Why risk it even in a careful scientific study? Anti-rejection medications can cause debilitating, even deadly, side effects, from fatigue and infections to an increased risk of cancer and kidney damage.
Without the drugs, “the hope for me is I’m able to keep this kidney for the rest of my life,” Porter says.
Across the country, Stanford University is testing a slightly different transplant method — and held a reunion this month for about a dozen kidney recipients who have been drug-free for up to three years.
“These people who are off their drugs, they’re cured,” says Dr. Samuel Strober, who leads the study of Stanford’s approach. “If they have to be on drugs the rest of their life, it doesn’t have the same meaning of ‘cure.’ ”
Anti-rejection drugs work by ratcheting down the immune system, suppressing it from attacking foreign cells. For decades, scientists have sought ways to eliminate the need for the drugs by inducing what’s called tolerance — getting one person’s immune system to live in harmony with another person’s tissue.
The experimental approach: Transplant the seeds of a new immune system along with a new kidney. It’s the 21st-century version of a bone marrow transplant, and possible for now only if the transplanted kidney comes from a living donor.
How does it work? Doctors cull immune system-producing stem cells and other immunity cells from the donor’s bloodstream. They blast transplant patients with radiation and medications to wipe out part of their own bone marrow, far more grueling than a regular kidney transplant. That makes room for the donated cells to squeeze in and take root, creating a sort of hybrid immunity that scientists call chimerism, borrowing a page from mythology.
In pilot studies of a few dozen patients, Massachusetts General Hospital, Stanford and a team from Northwestern and the University of Louisville all have reported successfully weaning many, but not all, of their initial participants off anti-rejection drugs.
But each team uses slightly different methods, and it’s far from clear which might work best. For example, Mass General patients were weaned off drugs even though their hybrid immunity didn’t last — while it persisted for years in the other studies. That might be because researchers transplanted different mixes of cells, or because different pre-transplant treatments might alter how the patient’s body reacts.
The question is whether the transplant approach can be made easier and more reliable, says Dr. Laurence Turka of Boston’s Beth Israel Deaconess Hospital, who isn’t involved in those trials.

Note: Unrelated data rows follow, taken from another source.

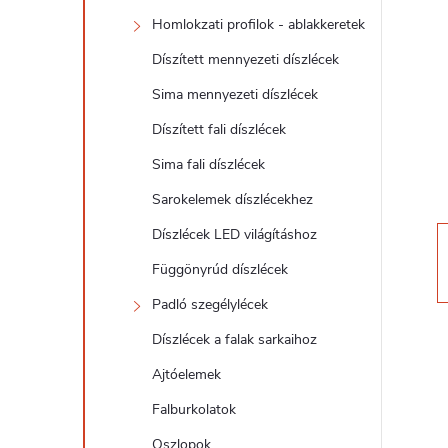
d
Homlokzati profilok - ablakkeretek
a
Díszített mennyezeti díszlécek
l
Sima mennyezeti díszlécek
Díszített fali díszlécek
s
Sima fali díszlécek
ó
Sarokelemek díszlécekhez
Díszlécek LED világításhoz
p
Függönyrúd díszlécek
a
Padló szegélylécek
Díszlécek a falak sarkaihoz
n
Ajtóelemek
e
Falburkolatok
Oszlopok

“We’re at the very early phase of something that has generated a lot of excitement in the scientific community,” says Turka, who also is deputy director of the Immune Tolerance Network, a consortium founded by the National Institutes of Health to spur the field. “It has tremendous potential moving forward. Whether it will live up to its potential remains unknown.”
To help figure that out, researchers are beginning some new experiments:
■ Rather than treating only new transplant patients, the Northwestern-Louisville team is about to begin a pilot study transplanting donor immune cells to people years after they received their new kidney — as long as their long-ago organ donors are alive and willing to provide those cells.
■ Stanford is testing only people with well-matched donors and hopes later this year to begin the first larger, multi-hospital study of that population. It also is about to begin testing its method in people with poorly matched donors, like those studied by Northwestern and Mass General. That’s important because so many transplant patients lack a well-matched kidney.
■ Mass General’s study is set to restart soon after some changes to minimize side effects.
This might not be the only approach.
At Emory University, Dr. Kenneth Newell is compiling a registry of truly rare patients — kidney recipients who somehow survive despite quitting the pills on their own because they couldn’t afford them or because of side effects. He’s discovered only about three dozen so far. Researchers are testing them for biological markers that might explain why they fared well and who else is a good candidate — and have found clues that a completely separate part of the immune system plays a role.